GOOD AFTERNOON!! Chanukah begins on Saturday night and lasts for 8 days. Please remember our Light up a Life volunteering programme. We have partnered with over 100 charitable projects in need of volunteers during the holidays. And we really need more people to sign up. Please sign up via this link if you are around and if you know others, or you are able to send the information around your email lists, please do so. It’s an opportunity to do something really meaningful over the holidays.

This is a little push for my ‘Daily Davar’. I send out a Davar every weekday that is very short and (in my mind at least!) quite sweet. Most people on this list are not on that list, so please feel free to sign up here. I keep it down to less than 80 words, which you can read in approximately 15 seconds. Here is an example.....

( ‘Were it not for jealousy, the world would not be established’. (Midrash Tehillim 37:1) The desire to have what others have is not bad; it encourages endeavour. The problem arises not when we want what others have, rather when we want them not to have it themselves.)

Torah Portion

This is the famous story and Joseph and his brothers selling him into slavery in Egypt. Favouritism, jealousy, passion, lust and betrayal. It’s all in there with much, much more. Well worth a read.

Davar Torah
Some guys have all the luck

‘Good guys never win’ is an old saying, but Judaism believes the opposite – if you do the right thing, you won’t lose out.

However, one could be forgiven for disbelieving this based on the events of this week’s portion. Joseph is the classical good guy and he ALWAYS does the right thing. He rebukes his brothers to try to point out their shortcomings; then he goes, without protest, to deliver them a message from his father, in spite of his knowledge that they hate him and probably want to hurt him. For his efforts to do the right thing, he is sold as a slave to Egypt. Things take a turn for the better and he rises to a position of responsibility in his master’s home. But his master’s wife tries to seduce him and once again he does the right thing. And for an incredible show of moral courage – he is thrown into the deepest darkest prison in all of Egypt.

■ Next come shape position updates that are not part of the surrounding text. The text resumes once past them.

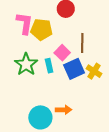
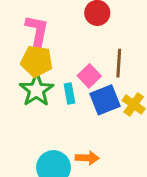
yellow pentagon: (41, 29) -> (37, 61), moved

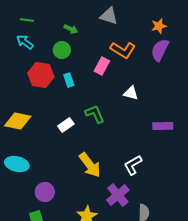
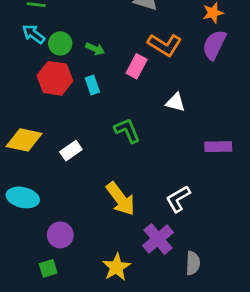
green arrow: (71, 29) -> (95, 49), moved
green circle: (62, 50) -> (60, 43), moved
white rectangle: (66, 125) -> (71, 151), moved

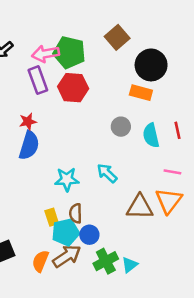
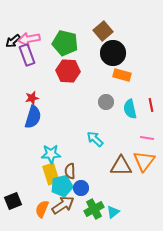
pink arrow: (45, 54) -> (29, 39), moved
black circle: (151, 65) -> (113, 53), moved
purple rectangle: (38, 80) -> (27, 55), moved
cyan star: (67, 179) -> (51, 154), moved
yellow rectangle: (52, 217) -> (51, 174), size x1.5

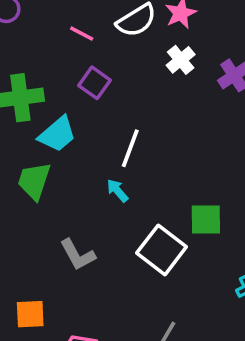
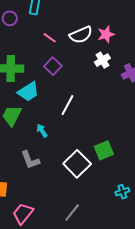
cyan arrow: (117, 191) -> (42, 131), moved
green square: (206, 220) -> (104, 150), turned -30

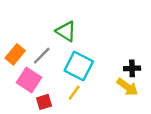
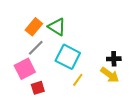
orange rectangle: (15, 54) -> (34, 27), moved
pink square: (29, 80) -> (25, 69), turned 30
yellow line: (74, 93) -> (78, 80), moved

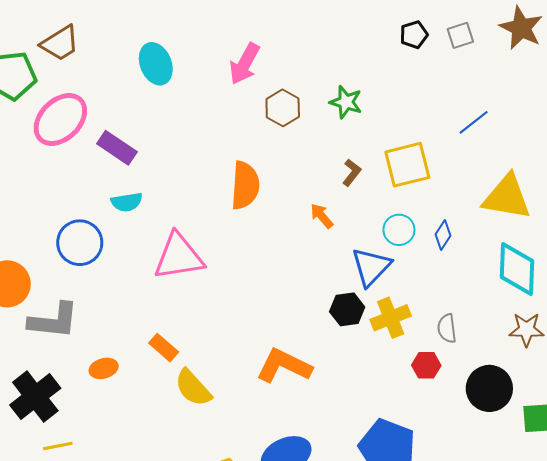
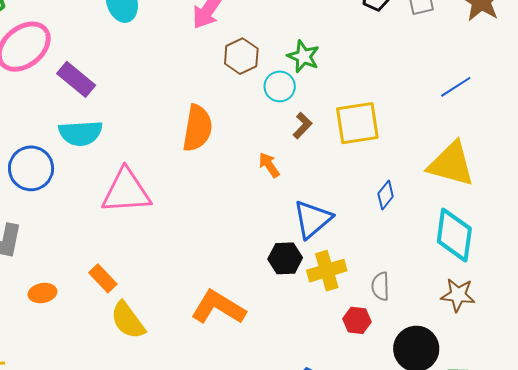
blue line: (474, 122) -> (456, 87), moved
cyan semicircle: (127, 202) -> (81, 133), size x1.4
cyan circle: (399, 230) -> (280, 86), moved

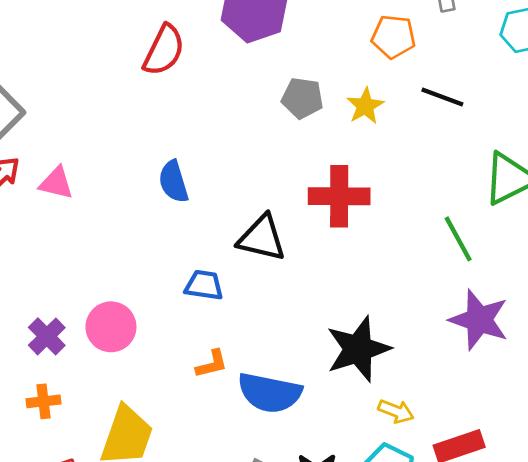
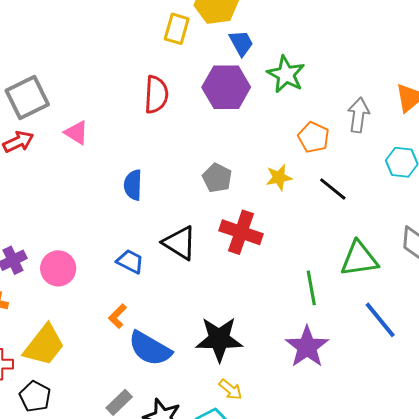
red semicircle: (164, 50) -> (156, 94), turned -42
gray pentagon: (302, 98) -> (217, 178), moved
pink triangle: (56, 183) -> (76, 133), moved
orange L-shape: (212, 364) -> (118, 316), turned 130

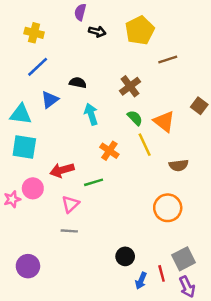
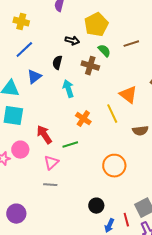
yellow pentagon: (140, 30) -> (96, 25), moved
black arrow: (97, 32) -> (72, 41), moved
black semicircle: (78, 83) -> (57, 63), turned -88
brown cross: (130, 86) -> (90, 66), moved, turned -36
green semicircle: (135, 118) -> (104, 51), moved
red arrow: (62, 170) -> (44, 135), turned 72
orange circle: (168, 208) -> (114, 166), moved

Its seems like the good guy once again has lost.

But hold on a minute; fast forward a few years. Joseph becomes the most powerful man in Egypt and hence the world. He has wealth beyond his imagination, honour to the skies and he saves the whole of Egypt from starvation. He is reconciled with his family and lives happily ever after, a hero of Jewish history.

So the good guy did win after all and here’s my point.

It is my firm belief that whilst good guys might not win straight away, they are the ones who ultimately end up at the top of the pile.

Being honest in business might lose you the odd contract or two, perhaps even some big ones. Business/career might take time, perhaps a long time, to get going. And others might seem to be doing better in spite of their lack of values. But ultimately, people will come to respect you and trust you and it will be your business that is successful in the long run.

Rewarding employees with generosity might mean less profits for the business in the short term, but it will mean more loyal and more committed employees and will pay dividends in the long run.

Being faithful to a marriage might mean it seems like you are missing out on all the fun and adventure that others around you are having – especially if you believe what Hollywood would have us believe. But you have a relationship of meaning and value for eternity. You are the one who wins.

Good guys do win; maybe not right away and maybe that means some of them give up and so they don’t win. But struggling to be good and struggling to maintain that goodness through thick and thin is ultimately the source of our success in this world. Bending the ethical and moral rules of the world might bring short term results – but in the long term, goodness prevails.

With Joseph, it took many years. But he stuck with it and won big time. Do the right thing and you don’t lose out. It may not pay immediate dividends, but in my mind there is no better long term investment.